After the press conference, we'll begin evaluating Eberflus about what really matter when he picks an offensive coordinator. The challenge: Maximize the immense talents of Fields by structuring a system around his skill set rather than the other way around.
Maybe the next offensive coordinator will be somebody Eberflus shares a past with, such as Eagles passing game coordinator Kevin Patullo, as NFL Network reporter Ian Rapoport speculated. Or somebody from the Chiefs who Poles knows well, such as quarterbacks coach and passing game coordinator Mike Kafka, a former Northwestern quarterback and pride of St. Rita High School. Or somebody else entirely.
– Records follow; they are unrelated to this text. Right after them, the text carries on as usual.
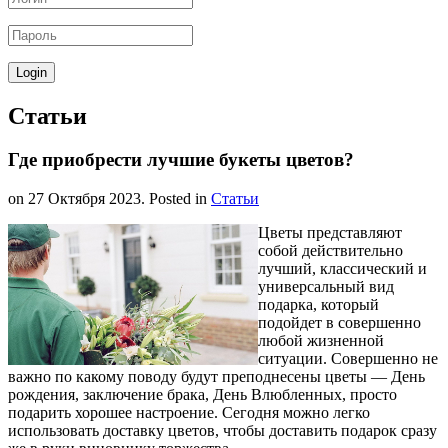
Статьи
Где приобрести лучшие букеты цветов?
on
27 Октября 2023
. Posted in
Статьи
Цветы представляют
собой действительно
лучший, классический и
универсальный вид
подарка, который
подойдет в совершенно
любой жизненной
ситуации. Совершенно не
важно по какому поводу будут преподнесены цветы — День
рождения, заключение брака, День Влюбленных, просто
подарить хорошее настроение. Сегодня можно легко
использовать доставку цветов, чтобы доставить подарок сразу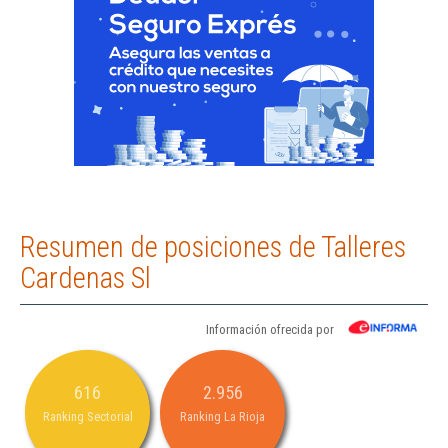
Resumen de posiciones de Talleres
Cardenas Sl
Información ofrecida por
616
2.956
Ranking Sectorial
Ranking La Rioja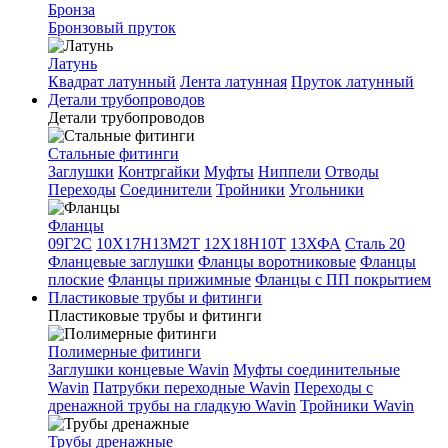
Бронза
Бронзовый пруток
Латунь
Квадрат латунный
Лента латунная
Пруток латунный
Детали трубопроводов
Детали трубопроводов
Стальные фитинги
Заглушки
Контргайки
Муфты
Ниппели
Отводы
Переходы
Соединители
Тройники
Угольники
Фланцы
09Г2С
10Х17Н13М2Т
12Х18Н10Т
13ХФА
Сталь 20
Фланцевые заглушки
Фланцы воротниковые
Фланцы
плоские
Фланцы прижимные
Фланцы с ПП покрытием
Пластиковые трубы и фитинги
Пластиковые трубы и фитинги
Полимерные фитинги
Заглушки концевые Wavin
Муфты соединительные
Wavin
Патрубки переходные Wavin
Переходы с
дренажной трубы на гладкую Wavin
Тройники Wavin
Трубы дренажные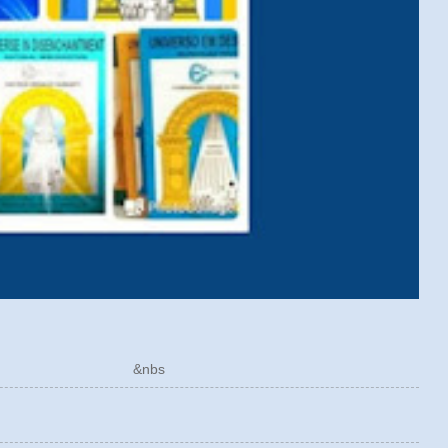
ÓRICO &nbs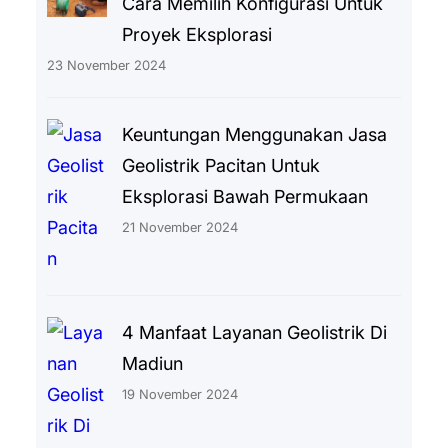
Cara Memilih Konfigurasi Untuk
Proyek Eksplorasi
23 November 2024
Keuntungan Menggunakan Jasa
Geolistrik Pacitan Untuk
Eksplorasi Bawah Permukaan
21 November 2024
4 Manfaat Layanan Geolistrik Di
Madiun
19 November 2024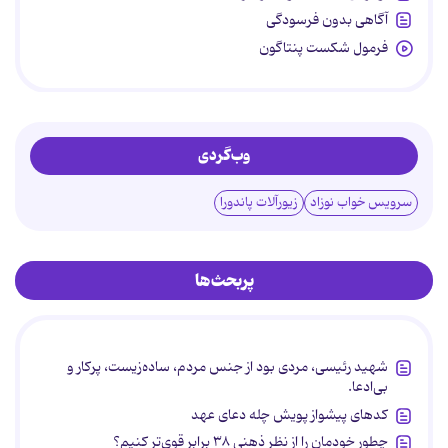
آگاهی بدون فرسودگی
فرمول شکست پنتاگون
وب‌گردی
سرویس خواب نوزاد
زیورآلات پاندورا
پربحث‌ها
شهید رئیسی، مردی بود از جنس مردم، ساده‌زیست، پرکار و
بی‌ادعا.
کدهای پیشواز پویش چله دعای عهد
چطور خودمان را از نظر ذهنی ۳۸ برابر قوی‌تر کنیم؟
As much as the Bears valued Caldwell through this hiring process, making him the assistant head coach in charge of the offense would make sense too. Caldwell reportedly presented a detailed plan for Fields during his interview, and adding him to Eberflus’ staff would make good use of Caldwell’s experience and consultant Bill Polian’s connections.
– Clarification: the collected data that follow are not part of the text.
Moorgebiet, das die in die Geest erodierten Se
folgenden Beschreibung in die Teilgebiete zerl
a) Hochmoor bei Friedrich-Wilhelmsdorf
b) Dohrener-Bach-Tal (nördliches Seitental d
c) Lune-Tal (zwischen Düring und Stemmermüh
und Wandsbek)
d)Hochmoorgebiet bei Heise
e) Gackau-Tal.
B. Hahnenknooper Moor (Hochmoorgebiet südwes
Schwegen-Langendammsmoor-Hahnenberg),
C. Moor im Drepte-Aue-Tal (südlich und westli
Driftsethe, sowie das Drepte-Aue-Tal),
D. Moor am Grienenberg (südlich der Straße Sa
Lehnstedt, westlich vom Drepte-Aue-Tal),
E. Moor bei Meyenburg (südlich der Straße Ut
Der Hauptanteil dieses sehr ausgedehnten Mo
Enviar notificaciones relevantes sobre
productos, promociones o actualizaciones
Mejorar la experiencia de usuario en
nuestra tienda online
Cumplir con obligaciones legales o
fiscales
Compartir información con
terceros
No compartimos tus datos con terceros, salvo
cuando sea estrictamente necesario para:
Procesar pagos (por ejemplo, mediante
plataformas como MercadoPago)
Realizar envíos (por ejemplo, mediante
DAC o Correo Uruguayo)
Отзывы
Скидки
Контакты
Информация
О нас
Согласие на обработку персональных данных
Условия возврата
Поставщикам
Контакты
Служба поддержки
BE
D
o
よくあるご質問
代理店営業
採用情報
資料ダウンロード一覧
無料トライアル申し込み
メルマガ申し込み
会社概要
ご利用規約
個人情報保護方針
Speaking of Polian, it spoke volumes that Poles met with the three head coaching finalists alone and without Polian, chairman George McCaskey or team president Ted Phillips in the room. This was clearly Poles’ call. After the last meeting, Poles left work Wednesday night to sleep on the decision to name one of the remaining candidates or expand the search.
By mid-morning Thursday, the Bears had their man.
It’s not implausible that Poles had Eberflus on his short list of potential head coaches for wherever he ended up becoming a general manager. Poles and Eberflus share an agent, Trace Armstrong – ironically, also former Bears coach Matt Nagy’s representative – so it stands to reason that they'd have a relationship and working knowledge of each other’s strengths.
The Bears invested in potential over production by hiring Poles, who hired Eberflus. Now, both will grow together in a football city easily polluted by pessimism.
Sure, recent history says to expect that growth to eventually stagnate; the last three Bears head coaches and two general managers failed to win a playoff game. Indeed, this Poles-Eberflus combination might produce similar futility.
But the Bears had reached the point after seven years under general manager Ryan Pace and four seasons of Nagy where they no longer could embrace the status quo. Getting rid of the general manager and coach was a low bar, but the Bears, remarkably, cleared it.
Change for the sake of change made sense for the organization, so here we are, at the familiar intersection of hope and doubt.
Things indeed are much different now at 1920 Football Drive, even if the reaction seems much the same. I call that progress.